Clamour for Emefiele’s resignation had mounted when news broke that N100 million presidential nomination and expression of interest form of the ruling All Progressives Congress, APC, party had been procured for him.
A Nigerian court sitting in Abuja had dismissed his request to not be prevented from contesting for the presidential ticket of any political party in the February 2023 elections.
The suit was seeking to restrain the Independent National Electoral Commission, INEC, and the country’s attorney general from disqualifying him from pursuing his presidential ambition.
In an interview with Bloomberg, asked if he was concerned about the debate around the central bank’s independence following Emefiele’s interest in running for president, Buhari replied: “The CBN governor is appointed by the president.

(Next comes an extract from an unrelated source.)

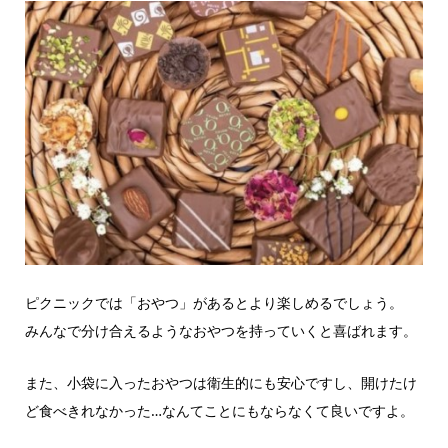
ピクニックでは「おやつ」があるとより楽しめるでしょう。
みんなで分け合えるようなおやつを持っていくと喜ばれます。
また、小袋に入ったおやつは衛生的にも安心ですし、開けたけ
ど食べきれなかった…なんてことにもならなくて良いですよ。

But this appointment is subject to confirmation by the Senate. Ultimately, it will be for the CBN’s board of directors to determine whether the CBN governor’s actions have fallen foul of the laws in place to ensure he can most effectively carry out his duties.”
The President spoke on the performance of CBN Governor “but there is a subtext to the accusations. Because the governor follows a model outside of the economic orthodoxy, he is labelled political. But the orthodoxy has proved wrong time and again. Instead, the governor is following an alternative economic model that puts people at the heart of policy. Nigeria should be free to choose its development model and how to construct our economy, so it functions for Nigerians.”
On why his administration was not heeding the call by IMF, World Bank, and many leading economists to remove the fuel subsidy and unify the exchange rate, Buhari said subsidy removal was becoming increasingly untenable.
“Most western countries are today implementing fuel subsidies. Why would we remove ours now? What is good for the goose is good for the gander. What our western allies are learning the hard way is what looks good on paper and the human consequences are two different things. My government set in motion plans to remove the subsidy late last year. After further consultation with stakeholders, and as events unfolded this year, such a move became increasingly untenable.
“Boosting internal production for refined products shall also helps. Capacity is due to step up markedly later this year and next, as private players and modular refineries (Dangote Refinery, BUA Group Refinery, Waltersmith Refinery) come on board.
“The exchange rate is still susceptible to external shocks that can suddenly and severely affect Nigerian citizens. As we step up domestic production – both in fuel (enabled by PIA) and food (agricultural policies) – the inflationary threat shall diminish, and we can move toward unification.”